Explanation
The goal is to combine data from different worksheets with a formula. Note that we are not restructuring the data in any way, we are simply combining data in different worksheets that already have the same structure. At a high level, the formula we are using combines data from multiple sheets with the VSTACK function and removes empty rows with FILTER. The data in the workbook comes from 3 separate worksheets (Sheet1, Sheet2, and Sheet3) and is combined in another worksheet named Summary. The Diagram below provides an overview:
Notice that the range in the formula below is fixed as B5:B16 and some of the rows in this range are empty on each worksheet. This means the solution should also provide a way to remove empty rows in the final result. In the worksheet example above, the formula used to solve this problem in cell B5 looks like this:
=LET(data,VSTACK(Sheet1:Sheet3!B5:E16),FILTER(data,CHOOSECOLS(data,1)<>""))
Let's look at how this formula works step-by-step. The first step is to combine the data, which is done with the VSTACK function.
Note: in this example, we are working with a tiny amount of data in a small number of worksheets so that the problem is easy to understand. However, the same approach will work with larger sets of data in many more worksheets.
Combining data with VSTACK and a 3D reference
The first step in this formula is to combine the data in three separate ranges on three separate sheets.

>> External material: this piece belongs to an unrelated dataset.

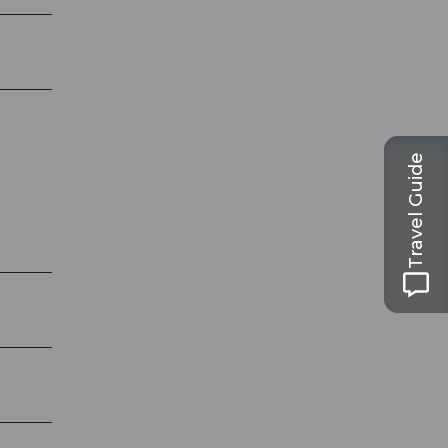
Travel Guide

When you have data in "normal" ranges (i.e. data not in a named range or an Excel Table) at a predictable location on multiple worksheets, a nice approach is to use the VSTACK function with a 3D reference like this:
=VSTACK(Sheet1:Sheet3!B5:E16)
The reference "Sheet1:Sheet3!B5:E16" is called a "3D reference". It points to the range B5:E16 on Sheet1 through Sheet3 which, in this case, is Sheet1, Sheet2, and Sheet3. VSTACK retrieves data from the range B5:E16 on each sheet and stacks each range on top of another vertically. This is the core of the formula — the part that does the actual data consolidation.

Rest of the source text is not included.